===== Given records =====

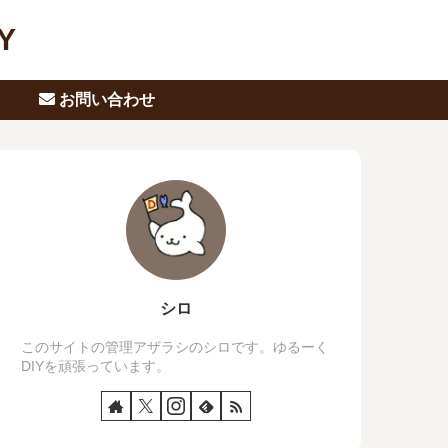
Y
お問い合わせ
シロ
このサイトの管理アザラシのシロです。ゆるーく
DIYを頑張っています。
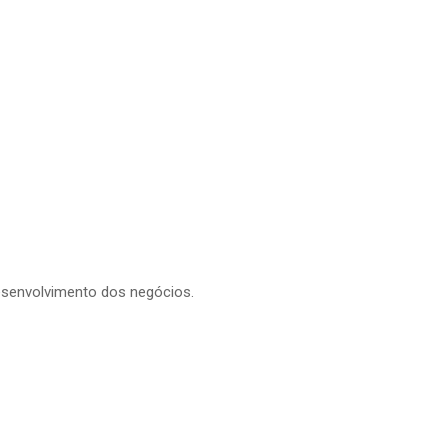
esenvolvimento dos negócios.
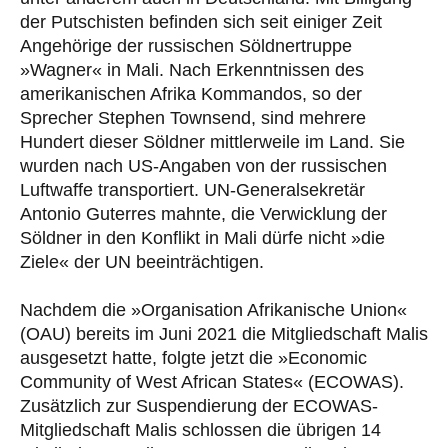
der Putschisten befinden sich seit einiger Zeit
Angehörige der russischen Söldnertruppe
»Wagner« in Mali. Nach Erkenntnissen des
amerikanischen Afrika Kommandos, so der
Sprecher Stephen Townsend, sind mehrere
Hundert dieser Söldner mittlerweile im Land. Sie
wurden nach US-Angaben von der russischen
Luftwaffe transportiert. UN-Generalsekretär
Antonio Guterres mahnte, die Verwicklung der
Söldner in den Konflikt in Mali dürfe nicht »die
Ziele« der UN beeinträchtigen.
Nachdem die »Organisation Afrikanische Union«
(OAU) bereits im Juni 2021 die Mitgliedschaft Malis
ausgesetzt hatte, folgte jetzt die »Economic
Community of West African States« (ECOWAS).
Zusätzlich zur Suspendierung der ECOWAS-
Mitgliedschaft Malis schlossen die übrigen 14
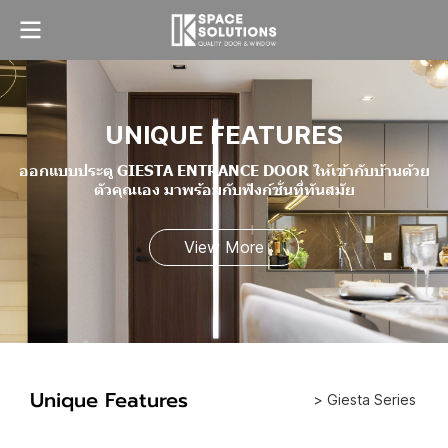
UNIQUE FEATURES
ออกแบบประตู GIESTA ENTRANCE DOOR ให้เข้ากับบ้าน ด้วย
ตัวคุณเอง มาพร้อมกับฟังก์ชั่นที่ทันสมัย
View More
Unique Features
> Giesta Series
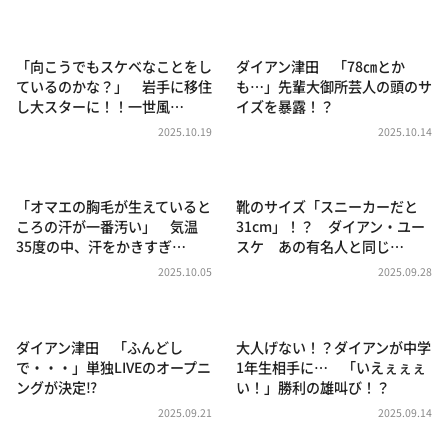
DAIGOも台所 ～きょうの献立 何にする？～
本日はダイアンなり！シーズン２
「向こうでもスケベなことをし
ダイアン津田 「78㎝とか
朝だ！生です旅サラダ
ているのかな？」 岩手に移住
も…」先輩大御所芸人の頭のサ
し大スターに！！一世風…
イズを暴露！？
教えて！ニュースライブ 正義のミカタ
2025.10.19
2025.10.14
ＬＩＦＥ～夢のカタチ～
新婚さんいらっしゃい！
「オマエの胸毛が生えていると
靴のサイズ「スニーカーだと
ポツンと一軒家
ころの汗が一番汚い」 気温
31cm」！？ ダイアン・ユー
35度の中、汗をかきすぎ…
スケ あの有名人と同じ…
ザキ山小屋本館
2025.10.05
2025.09.28
ぺこぱのまるスポ
アナ回覧板
ダイアン津田 「ふんどし
大人げない！？ダイアンが中学
で・・・」単独LIVEのオープニ
1年生相手に… 「いえぇぇぇ
ングが決定⁉
い！」勝利の雄叫び！？
2025.09.21
2025.09.14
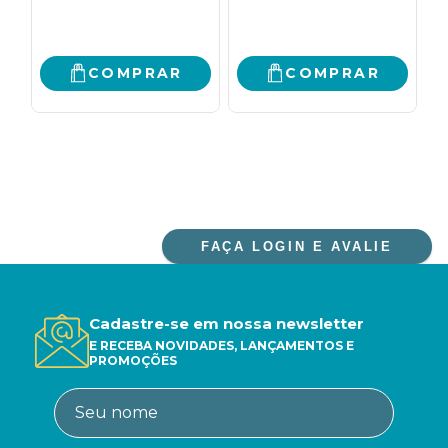
E
COMPRAR
COMPRAR
FAÇA LOGIN E AVALIE
Cadastre-se em nossa newsletter
E RECEBA NOVIDADES, LANÇAMENTOS E
PROMOÇÕES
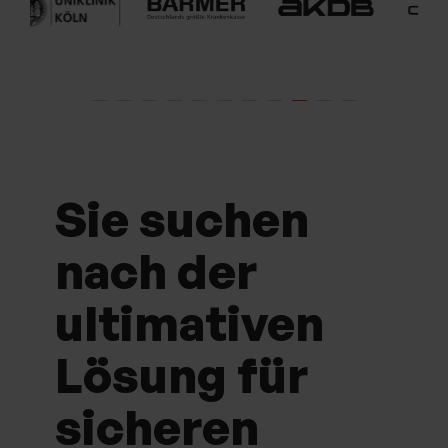
Sie suchen
nach der
ultimativen
Lösung für
sicheren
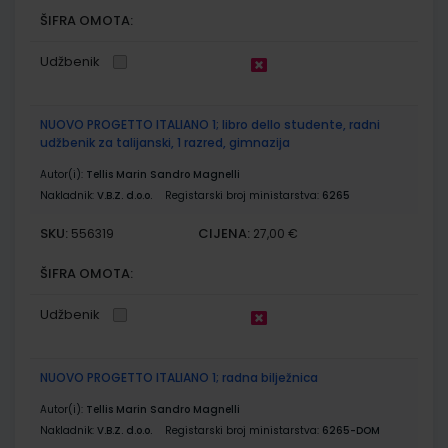
ŠIFRA OMOTA:
Udžbenik
NUOVO PROGETTO ITALIANO 1; libro dello studente, radni
udžbenik za talijanski, 1 razred, gimnazija
Autor(i):
Tellis Marin Sandro Magnelli
Nakladnik:
V.B.Z. d.o.o.
Registarski broj ministarstva:
6265
SKU:
CIJENA:
556319
27,00 €
ŠIFRA OMOTA:
Udžbenik
NUOVO PROGETTO ITALIANO 1; radna bilježnica
Autor(i):
Tellis Marin Sandro Magnelli
Nakladnik:
V.B.Z. d.o.o.
Registarski broj ministarstva:
6265-DOM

=====

Exercise directions:
Make an exact copy of the listing. Leave its pictures out.

Expected answer:
Y
お問い合わせ
シロ
このサイトの管理アザラシのシロです。ゆるーく
DIYを頑張っています。
esenvolvimento dos negócios.
der Putschisten befinden sich seit einiger Zeit
Angehörige der russischen Söldnertruppe
»Wagner« in Mali. Nach Erkenntnissen des
amerikanischen Afrika Kommandos, so der
Sprecher Stephen Townsend, sind mehrere
Hundert dieser Söldner mittlerweile im Land. Sie
wurden nach US-Angaben von der russischen
Luftwaffe transportiert. UN-Generalsekretär
Antonio Guterres mahnte, die Verwicklung der
Söldner in den Konflikt in Mali dürfe nicht »die
Ziele« der UN beeinträchtigen.
Nachdem die »Organisation Afrikanische Union«
(OAU) bereits im Juni 2021 die Mitgliedschaft Malis
ausgesetzt hatte, folgte jetzt die »Economic
Community of West African States« (ECOWAS).
Zusätzlich zur Suspendierung der ECOWAS-
Mitgliedschaft Malis schlossen die übrigen 14
UNIQUE FEATURES
ออกแบบประตู GIESTA ENTRANCE DOOR ให้เข้ากับบ้าน ด้วย
ตัวคุณเอง มาพร้อมกับฟังก์ชั่นที่ทันสมัย
View More
Unique Features
> Giesta Series
DAIGOも台所 ～きょうの献立 何にする？～
本日はダイアンなり！シーズン２
「向こうでもスケベなことをし
ダイアン津田 「78㎝とか
朝だ！生です旅サラダ
ているのかな？」 岩手に移住
も…」先輩大御所芸人の頭のサ
し大スターに！！一世風…
イズを暴露！？
教えて！ニュースライブ 正義のミカタ
2025.10.19
2025.10.14
ＬＩＦＥ～夢のカタチ～
新婚さんいらっしゃい！
「オマエの胸毛が生えていると
靴のサイズ「スニーカーだと
ポツンと一軒家
ころの汗が一番汚い」 気温
31cm」！？ ダイアン・ユー
35度の中、汗をかきすぎ…
スケ あの有名人と同じ…
ザキ山小屋本館
2025.10.05
2025.09.28
ぺこぱのまるスポ
アナ回覧板
ダイアン津田 「ふんどし
大人げない！？ダイアンが中学
で・・・」単独LIVEのオープニ
1年生相手に… 「いえぇぇぇ
ングが決定⁉
い！」勝利の雄叫び！？
2025.09.21
2025.09.14
E
COMPRAR
COMPRAR
FAÇA LOGIN E AVALIE
Cadastre-se em nossa newsletter
E RECEBA NOVIDADES, LANÇAMENTOS E
PROMOÇÕES
Sie suchen
nach der
ultimativen
Lösung für
sicheren
ŠIFRA OMOTA:
Udžbenik
NUOVO PROGETTO ITALIANO 1; libro dello studente, radni
udžbenik za talijanski, 1 razred, gimnazija
Autor(i):
Tellis Marin Sandro Magnelli
Nakladnik:
V.B.Z. d.o.o.
Registarski broj ministarstva:
6265
SKU:
CIJENA:
556319
27,00 €
ŠIFRA OMOTA:
Udžbenik
NUOVO PROGETTO ITALIANO 1; radna bilježnica
Autor(i):
Tellis Marin Sandro Magnelli
Nakladnik:
V.B.Z. d.o.o.
Registarski broj ministarstva:
6265-DOM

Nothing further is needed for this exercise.